To find worthwhile locations that offer great learning opportunities in geology, you have to spend time exploring outcrops, trying to make sense of the geological features that are exposed and then think of ways that students can explore and make sense of them out of their own activity. This inquiry learning process can work well via guided questions that encourage careful exploration and observation and then the unfolding of ideas and understanding. however it doesn’t usually just happen by magic – it takes some working out to frame interesting learning activities at a given unique location.

With a small group of teachers from CiXin School, we explored several locations along the coast north and south of Yilan. Heading South we went to a coastal fishing settlement called Feniaolin.

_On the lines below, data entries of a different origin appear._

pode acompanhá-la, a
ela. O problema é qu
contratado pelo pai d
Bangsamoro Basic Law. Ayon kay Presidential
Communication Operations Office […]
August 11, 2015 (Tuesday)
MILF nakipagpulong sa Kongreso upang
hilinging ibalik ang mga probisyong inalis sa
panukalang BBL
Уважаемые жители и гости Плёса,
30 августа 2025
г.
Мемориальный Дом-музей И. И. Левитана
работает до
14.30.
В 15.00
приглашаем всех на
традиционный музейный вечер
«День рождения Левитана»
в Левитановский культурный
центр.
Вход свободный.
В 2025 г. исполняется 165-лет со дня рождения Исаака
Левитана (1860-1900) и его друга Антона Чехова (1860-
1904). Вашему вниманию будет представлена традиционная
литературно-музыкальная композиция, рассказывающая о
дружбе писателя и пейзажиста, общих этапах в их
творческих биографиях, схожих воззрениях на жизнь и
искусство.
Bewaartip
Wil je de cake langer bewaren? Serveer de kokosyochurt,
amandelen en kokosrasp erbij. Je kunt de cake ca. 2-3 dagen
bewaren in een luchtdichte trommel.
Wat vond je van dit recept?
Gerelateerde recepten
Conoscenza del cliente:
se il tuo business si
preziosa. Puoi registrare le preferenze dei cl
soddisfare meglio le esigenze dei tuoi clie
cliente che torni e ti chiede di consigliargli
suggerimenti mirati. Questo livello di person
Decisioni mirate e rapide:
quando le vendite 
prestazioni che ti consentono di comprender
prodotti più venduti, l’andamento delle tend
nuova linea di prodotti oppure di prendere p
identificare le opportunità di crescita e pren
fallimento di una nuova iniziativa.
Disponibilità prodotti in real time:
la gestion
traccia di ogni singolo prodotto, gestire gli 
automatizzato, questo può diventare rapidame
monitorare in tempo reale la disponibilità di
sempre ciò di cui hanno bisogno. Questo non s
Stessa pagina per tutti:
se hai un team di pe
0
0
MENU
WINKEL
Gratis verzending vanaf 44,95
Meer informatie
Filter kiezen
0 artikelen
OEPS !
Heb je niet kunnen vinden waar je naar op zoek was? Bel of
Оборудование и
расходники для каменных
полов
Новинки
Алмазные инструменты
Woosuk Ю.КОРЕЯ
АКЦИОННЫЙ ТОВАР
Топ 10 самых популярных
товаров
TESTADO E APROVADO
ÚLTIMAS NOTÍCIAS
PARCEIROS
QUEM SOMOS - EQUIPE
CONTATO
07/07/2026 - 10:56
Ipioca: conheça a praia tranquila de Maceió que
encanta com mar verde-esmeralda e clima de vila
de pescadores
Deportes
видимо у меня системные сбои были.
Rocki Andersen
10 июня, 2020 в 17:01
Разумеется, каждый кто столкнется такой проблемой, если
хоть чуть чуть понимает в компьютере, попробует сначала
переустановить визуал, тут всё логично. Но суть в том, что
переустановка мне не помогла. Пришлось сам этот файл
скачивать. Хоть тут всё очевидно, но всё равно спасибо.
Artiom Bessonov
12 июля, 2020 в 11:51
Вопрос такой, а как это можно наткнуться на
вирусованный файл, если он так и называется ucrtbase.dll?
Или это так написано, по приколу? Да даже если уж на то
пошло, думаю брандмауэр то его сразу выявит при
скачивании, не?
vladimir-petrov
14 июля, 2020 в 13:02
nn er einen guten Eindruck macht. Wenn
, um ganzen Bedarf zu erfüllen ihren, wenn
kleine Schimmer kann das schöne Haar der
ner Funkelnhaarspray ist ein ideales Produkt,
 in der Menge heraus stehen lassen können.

Here there were some amphibolites (metamorphic rocks) that are part of a long outcrop extending further south. These are amongst the oldest rocks in Taiwan and have been exhumed from many kilometres deep in the earth’s crust.

Just past the fishing wharf there is an area of sea stacks – classic coastal erosion features:

We continued further south to the Nanao Valley where there is a mixture of rocks on the river bed including many huge boulders.

Some of the boulders were granites (that were once molten magma deep in the earth). They had lumps of schist included in them – fragments of the crustal rocks (xenoliths) that must have been incorporated into the molten magma before it crystallised. – given them a very striking apprearence.

All in all there is plenty here to discover – rocks and minerals that have been metamorphosed by intense pressure and heat a long way down in the earth’s crust.